Simply put, torch.Tensor.view()
which is inspired by numpy.ndarray.reshape()
or numpy.reshape()
, creates a new view of the tensor, as long as the new shape is compatible with the shape of the original tensor.
Let's understand this in detail using a concrete example.
In [43]: t = torch.arange(18)
In [44]: t
Out[44]:
tensor([ 0, 1, 2, 3, 4, 5, 6, 7, 8, 9, 10, 11, 12, 13, 14, 15, 16, 17])
With this tensor t
of shape (18,)
, new views can only be created for the following shapes:
(1, 18)
or equivalently (1, -1)
or (-1, 18)
(2, 9)
or equivalently (2, -1)
or (-1, 9)
(3, 6)
or equivalently (3, -1)
or (-1, 6)
(6, 3)
or equivalently (6, -1)
or (-1, 3)
(9, 2)
or equivalently (9, -1)
or (-1, 2)
(18, 1)
or equivalently (18, -1)
or (-1, 1)
As we can already observe from the above shape tuples, the multiplication of the elements of the shape tuple (e.g. 2*9
, 3*6
etc.) must always be equal to the total number of elements in the original tensor (18
in our example).
Another thing to observe is that we used a -1
in one of the places in each of the shape tuples. By using a -1
, we are being lazy in doing the computation ourselves and rather delegate the task to PyTorch to do calculation of that value for the shape when it creates the new view. One important thing to note is that we can only use a single -1
in the shape tuple. The remaining values should be explicitly supplied by us. Else PyTorch will complain by throwing a RuntimeError
:
RuntimeError: only one dimension can be inferred
So, with all of the above mentioned shapes, PyTorch will always return a new view of the original tensor t
. This basically means that it just changes the stride information of the tensor for each of the new views that are requested.

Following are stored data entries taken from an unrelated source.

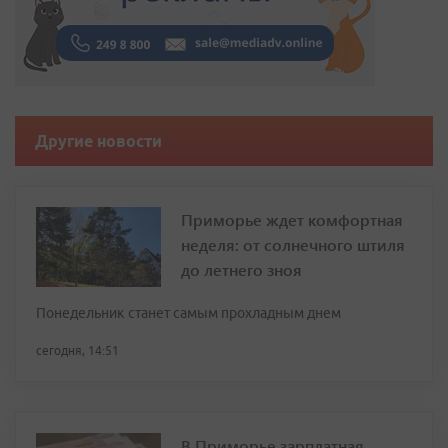
Другие новости
Приморье ждет комфортная
неделя: от солнечного штиля
до летнего зноя
Понедельник станет самым прохладным днем
сегодня, 14:51
В Приморье зарплатная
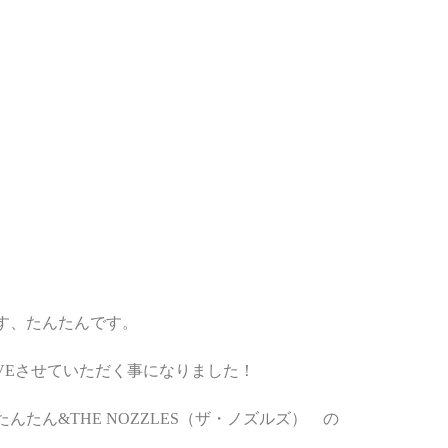
す、たんたんです。
IVEさせていただく事になりました！
たんたん&THE NOZZLES（ザ・ノズルズ）
　の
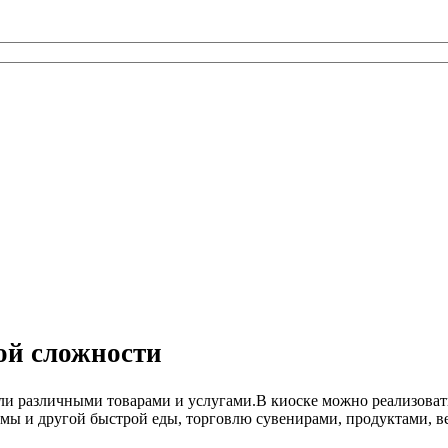
ой сложности
ли различными товарами и услугами.В киоске можно реализовать
урмы и другой быстрой еды, торговлю сувенирами, продуктами, в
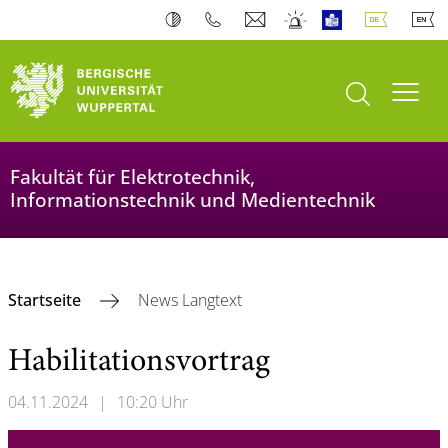
Suche öffnen
Navi
Fakultät für Elektrotechnik,
Informationstechnik und Medientechnik
Startseite
News Langtext
Habilitationsvortrag
04.11.2024
|
10:20 Uhr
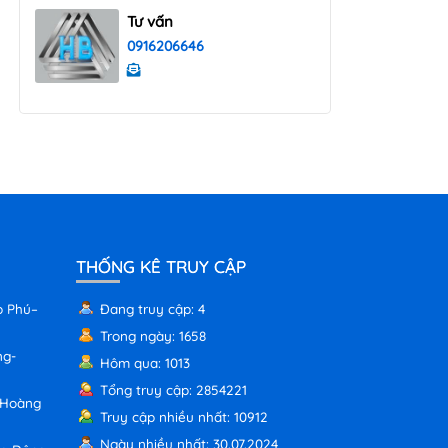
Tư vấn
0916206646
THỐNG KÊ TRUY CẬP
p Phú–
Đang truy cập: 4
Trong ngày: 1658
ng-
Hôm qua: 1013
Tổng truy cập: 2854221
 Hoàng
Truy cập nhiều nhất: 10912
Ngày nhiều nhất: 30.07.2024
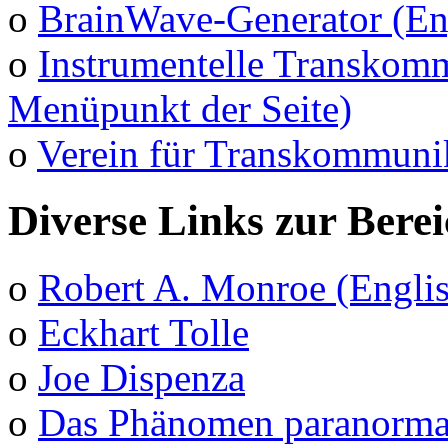
o
BrainWave-Generator (En
o
Instrumentelle Transkomm
Menüpunkt der Seite)
o
Verein für Transkommuni
Diverse Links zur Bere
o
Robert A. Monroe (Engli
o
Eckhart Tolle
o
Joe Dispenza
o
Das Phänomen paranormal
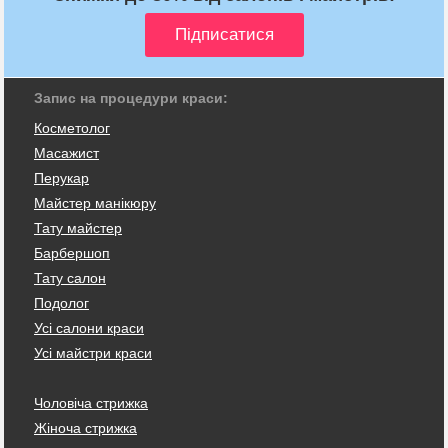
Запис на процедури краси:
Косметолог
Масажист
Перукар
Майстер манікюру
Тату майстер
Барбершоп
Тату салон
Подолог
Усі салони краси
Усі майстри краси
Чоловіча стрижка
Жіноча стрижка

Below are some examples illustrating how the strides of the tensors are changed with each new view.
# stride of our original tensor `t`
In [53]: t.stride()
Out[53]: (1,)
Now, we will see the strides for the new views:
# shape (1, 18)
In [54]: t1 = t.view(1, -1)
# stride tensor `t1` with shape (1, 18)
In [55]: t1.stride()
Out[55]: (18, 1)
# shape (2, 9)
In [56]: t2 = t.view(2, -1)
# stride of tensor `t2` with shape (2, 9)
In [57]: t2.stride()
Out[57]: (9, 1)
# shape (3, 6)
In [59]: t3 = t.view(3, -1)
# stride of tensor `t3` with shape (3, 6)
In [60]: t3.stride()
Out[60]: (6, 1)
# shape (6, 3)
In [62]: t4 = t.view(6,-1)
# stride of tensor `t4` with shape (6, 3)
In [63]: t4.stride()
Out[63]: (3, 1)
# shape (9, 2)
In [65]: t5 = t.view(9, -1)
# stride of tensor `t5` with shape (9, 2)
In [66]: t5.stride()
Out[66]: (2, 1)
# shape (18, 1)
In [68]: t6 = t.view(18, -1)
# stride of tensor `t6` with shape (18, 1)
In [69]: t6.stride()
Out[69]: (1, 1)
So that's the magic of the view()
function. It just changes the strides of the (original) tensor for each of the new views, as long as the shape of the new view is compatible with the original shape.
Another interesting thing one might observe from the strides tuples is that the value of the element in the 0th position is equal to the value of the element in the 1st position of the shape tuple.
In [74]: t3.shape
Out[74]: torch.Size([3, 6])
|
In [75]: t3.stride() |
Out[75]: (6, 1) |
|_____________|
This is because:
In [76]: t3
Out[76]:
tensor([[ 0, 1, 2, 3, 4, 5],
[ 6, 7, 8, 9, 10, 11],
[12, 13, 14, 15, 16, 17]])
the stride (6, 1)
says that to go from one element to the next element along the 0th dimension, we have to jump or take 6 steps. (i.e. to go from 0
to 6
, one has to take 6 steps.) But to go from one element to the next element in the 1st dimension, we just need only one step (for e.g. to go from 2
to 3
).
Thus, the strides information is at the heart of how the elements are accessed from memory for performing the computation.
This function would return a view and is exactly the same as using torch.Tensor.view()
as long as the new shape is compatible with the shape of the original tensor. Otherwise, it will return a copy.
However, the notes of torch.reshape()
warns that:
contiguous inputs and inputs with compatible strides can be reshaped without copying, but one should not depend on the copying vs. viewing behavior.